“Serves you right,” I heard him say, and then consciousness fled from me in a red wave.

When I came to myself, I was still lying on the floor of my cell. I groaned and managed to sit up. I wondered how much time had passed. It was hard to reach the cuffs of my trousers to try to pull them up and see the damage to my legs. The leg irons had crushed and gashed the tendons above my ankle. The flesh above and below the imprints left by the leg irons was dark and swollen. Both my feet were puffy and tender. I tried to flex my feet and could not. I dragged my bulky body over to where my single blanket was mingled with the collapsed wreckage of my pallet, pulled my blanket free, put it around my shoulders, and leaned back against the wall. I was cold and hungry and I could barely move my feet.

I would die tomorrow.

That knowledge came to me just like that. All my petty concerns for cold or thirst or pain gave way to numbing awareness of my impending death. Yet I couldn’t even focus on dying. All I could think of was the agony that would precede it as the lash ate the skin and flesh from my back. They’d strip me for the flogging. That was customary, as was tying the man by his wrists to the post to keep him upright. Details of what I would endure ate into my mind like acid. The mockery of the crowd. How they would dash me with vinegar water to revive me if I lapsed into unconsciousness. I would die a varlet’s death, and I already knew that I would not go to it with dignity and courage. I’d scream. I’d faint. I’d piss myself.

“Why?” I asked the dimly lit cell, but received no answer. I tried to pray, but could not find enough faith to do even that. Pray for what? A miracle that would save me and return me to a life worth living? I couldn’t imagine what could possibly happen to do that. I didn’t know what to ask of god, nor which god would hear my appeal. I sat and stared at the stout wooden door of my cell. I would have wept, but even that ambition was beyond me now. I sank into a sort of stupor.

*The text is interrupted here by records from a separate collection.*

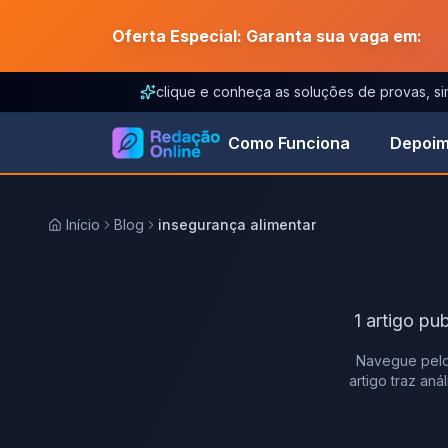
Oferta Especial: Garanta sua vaga em:
clique e conheça as soluções de provas, s
Como Funciona
Depoim
Início
Blog
insegurança alimentar
1
artigo
pub
Navegue pelo
artigo traz an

I heard the door at the end of the corridor open and then footsteps, and slowly lifted my eyes to the barred window. My bowels had turned to cold liquid. Was it morning already? Had I spent my last night in the world? My lips suddenly trembled like a scolded child’s, and useless tears flooded my eyes. I wiped them hastily on my sleeve and stared stiff-faced at the window.

When Spink’s haggard face appeared there, it nearly unmanned me. His eyes were red-rimmed and shot with blood. For a moment, we were both silent. Then he said hoarsely, “I’m sorry, Nevare. I’m so sorry.”

“There was nothing anyone could have done for me,” I said.

“They’ve allowed me fifteen minutes to speak to you.”

“What time is it?” I demanded.

For a moment he looked puzzled. Then he said, “Evening is just coming on.”

“What time is my execution scheduled?”

He choked for a moment, then managed to say, “Noon tomorrow, it will commence.”

Silence fell. We were both thinking that no one know when it would finally end.

And then, to say anything at all, I asked him, “How is Epiny?”

“Strangely calm,” he said. “She encouraged me to come here for a final visit. She said I should tell you that she loves you and doesn’t forget anything. I thought she was going to insist on coming with me, but she didn’t. I didn’t want to leave her alone. Amzil is off on some errand of her own, and the children are minding themselves. But she said she was well in control of her mood and insisted I should come to you. She said you’d want to know that we had heard back from your sister. Yaril received the letter you sent through Carsina. She wrote back to Carsina, but she also had the sense to write to Epiny as well.”

I swallowed my words. I didn’t say that I wished I’d never sent the letter. I’d told her that I was alive. By the time she read Spink’s response that would no longer be true. I wondered, very briefly, if Captain Thayer had received my sister’s letter; it probably would have puzzled him mightily if he had. I hoped that he had discarded it and would never plumb the mystery of what it meant. I wished to die as Nevare Burv, the gravedigger, not Nevare Burvelle, the disgraced soldier son of a nobleman.

“Don’t ever tell Yaril how I died,” I pleaded with him.

“I’ll try to find a way to avoid it,” he told me, but could not meet my eyes.

I cleared my throat. “Is she well?” I asked him.

“She is engaged to marry Caulder Stiet.” His voice was flat as he announced this. “She says that she does not think it so evil a fate as she once did, that she thinks she can manage him. The actual phrase she used was that she found him ‘tractable.’ Your father had a stroke and has had difficulty speaking. She does not say that this has made her life less onerous, but that is what Epiny reads between the lines.”